FCMB shareholders approve N23 billion dividend payout

FCMB

Shareholders of FCMB Group Plc have approved a total dividend payout of N23.08 billion for the 2025 financial year after the company posted a profit before tax of N202.1 billion, an 81 per cent increase over the previous year.

The approval was given at the company’s 13th Annual General Meeting (AGM) held in Lagos, where shareholders, both in person and virtually, also endorsed all resolutions presented by the Board.

The approved resolutions included the re-election of Ladi Jadesimi and the ratification of Adepeju Adebajo as directors, the election of Audit Committee members and the authorisation of the directors to fix the remuneration of the external auditors.

FCMB Group reported a profit before tax of N202.1 billion for the year ended December 31, 2025, representing an 81 per cent increase from N111.9 billion recorded in the previous year. Profit after tax rose by 142 per cent to N177.3 billion, while gross revenue increased by 42.5 per cent to N1.13 trillion. Return on equity also improved to 23.2 per cent.

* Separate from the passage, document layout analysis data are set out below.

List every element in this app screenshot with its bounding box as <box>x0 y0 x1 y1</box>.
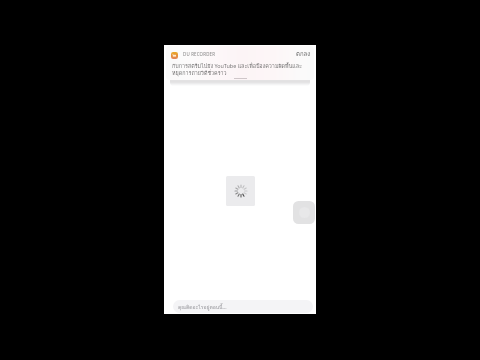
button[interactable]: ตกลง <box>296 49 311 59</box>
staticText: DU RECORDER <box>183 51 216 57</box>
button[interactable]: DU RECORDER <box>166 46 314 80</box>
button[interactable]: Screen recorder floating button <box>293 201 315 224</box>
button[interactable]: คุณคิดอะไรอยู่ตอนนี้... <box>173 300 313 313</box>
staticText: กับการสตรีมไปยัง YouTube และเพื่อป้องควา… <box>172 62 310 78</box>
staticText: คุณคิดอะไรอยู่ตอนนี้... <box>178 303 227 311</box>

Total assets grew by 8.2 per cent to N7.63 trillion during the year. Consumer and SME lending increased by 24 per cent to N930 billion, while assets under management rose by 24.2 per cent to N1.70 trillion, reflecting the group’s diversified earnings base and long-term growth strategy.

The group also recorded double-digit profit growth across its business divisions. Profit before tax rose by 110 per cent in the Banking Group, while Consumer Finance, Investment Banking and Investment Management recorded growth of 107 per cent, 90 per cent and 29 per cent respectively.

According to the company, the strong performance continued into 2026, with all business segments delivering solid first-quarter growth.

Chairman of FCMB Group, Ladi Jadesimi, said the results demonstrated the resilience of the group’s diversified business model.

He said: “We remain steadfast in our objective of balancing immediate shareholder returns with the need to retain sufficient capital to support long-term expansion, strengthen our competitive positioning and optimise value creation for all stakeholders.”

Group Chief Executive, Ladi Balogun, described 2025 as a transformative year for the company, saying collaboration across its businesses was a major driver of its performance.

Balogun also said the completion of the group’s recapitalisation programme has positioned the organisation for its next phase of long-term growth.